Saturday, September 27, 2008

Our New Poem.

It's recommended in the book, What Your Fifth Grader Needs to Know, ed. by E.D. Hirsch. It's in The Harp and Laurel Wreath, ed. by Laura M. Berquist twice--once in the selections for the Grammar stage child and once for Rhetoric.

We need something silly. Something funny. Something different.

Jabberwocky it is!

I have bad memories associated with this poem, however. I first saw it on an English test in Grade eight or nine. We were given a stanza and asked to pick out the parts of speech! The what? And what on Earth were all these strange words? What was this thing, anyway?

I remember the teacher was shocked. Had we never done parts of speech before? "Surely, you've been taught grammar?" she may have cried. It seems to me she may have missed the point.

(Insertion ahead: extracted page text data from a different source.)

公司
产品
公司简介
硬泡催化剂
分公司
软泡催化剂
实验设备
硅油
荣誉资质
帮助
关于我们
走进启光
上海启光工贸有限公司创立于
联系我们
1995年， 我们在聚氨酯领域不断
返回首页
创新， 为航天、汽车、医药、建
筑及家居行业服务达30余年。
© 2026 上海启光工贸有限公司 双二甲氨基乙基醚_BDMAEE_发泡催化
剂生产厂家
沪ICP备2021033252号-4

Most of us had never heard of Lewis Carroll!


JABBERWOCKY
By Lewis Carroll


‘Twas brillig, and the slithy toves
Did gyre and gimble in the wabe:
All mimsy were the borogoves,
And the mome raths outgrabe.


"Beware the Jabberwock, my son!
The jaws that bite, the claws that catch!
Beware the Jubjub bird, and shun
The frumious Bandersnatch!"


He took his vorpal sword in hand:
Long time the manxome foe he sought --
So rested he by the Tumtum tree,
And stood awhile in thought.


And, as in uffish thought he stood,
The Jabberwock, with eyes of flame,
Came whiffling through the tulgey wood,
And burbled as it came!


One, two! One, two! And through and through
The vorpal blade went snicker-snack!
He left it dead, and with its head
He went galumphing back.


"And, has thou slain the Jabberwock?
Come to my arms, my beamish boy!
O frabjous day! Callooh! Callay!'
He chortled in his joy.


`Twas brillig, and the slithy toves
Did gyre and gimble in the wabe;
All mimsy were the borogoves,
And the mome raths outgrabe.


(from Through the Looking-Glass and What Alice Found There, 1872)

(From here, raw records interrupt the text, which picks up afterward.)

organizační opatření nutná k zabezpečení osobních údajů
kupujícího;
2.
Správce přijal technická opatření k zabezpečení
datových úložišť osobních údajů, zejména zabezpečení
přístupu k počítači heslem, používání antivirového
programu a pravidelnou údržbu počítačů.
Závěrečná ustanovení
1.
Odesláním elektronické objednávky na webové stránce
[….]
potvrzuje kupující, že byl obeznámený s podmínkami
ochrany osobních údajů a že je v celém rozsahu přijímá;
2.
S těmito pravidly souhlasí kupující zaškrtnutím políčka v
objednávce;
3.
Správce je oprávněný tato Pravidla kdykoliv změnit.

PS: In the Rhetoric section, Berquist suggests parsing or diagramming the first verse.

5 comments:

drwende said...

You'd never encountered Lewis Carroll by 9th grade? No wonder you aren't impressed with public schools!

When I was in kindergarten, I memorized that poem; my mother and I used to recite it in the car, with great dramatic gusto.

Your homeschooling essay reminds me -- obviously, I wasn't homeschooled, but my parents *did* a lot of the at-home education things (reading together, including me in adult activities so I'd learn, etc.), and I don't really have a point, but this ought to make me wonder something. Feel free to suggest what.

scb said...

I love that poem! (I love strange words... I also love the poetry of Gerard Manley Hopkins, who does weird things with language and rhythm, but he's definitely not fifth-grader material).

How about another Lewis Carroll "You are old, Father William"... It's fun, too.

scb said...

P.S. Parsing, or diagramming a poem -- one sure way to kill any enjoyment of poetry, in my humble opinion.

Memorizing, reciting (and learning about emphasis, and making the meaning come out in your voice), learning about symbolism, painting word pictures, these are all good things -- but parsing? Shudder.

scb said...

Here's a link to "you are old, Father William"... http://rpo.library.utoronto.ca/poem/444.html

Also, if you can find (in the library?) old copies of The Canadian Children's Annual, it has some good stuff in it. I think your son (probably your daughter, too) would enjoy my aunt's poem "Mosquito in the Cabin" which is in one of the Annuals. It's also in an out of print book called "Til All the Stars have Fallen", which has a lot of Canadian poems, as well. In case you're interested.

Alana in Canada said...

How wonderful your Aunt wrote a poem which was published. I'm afraid the chances of the library carrying a copy of The Children's Own Annual are slim. They don't keep oop books.

Wende--I'm not sure where your thoughts are going--but keep having them! There is a corrolory to Hs it's called "afterschooling."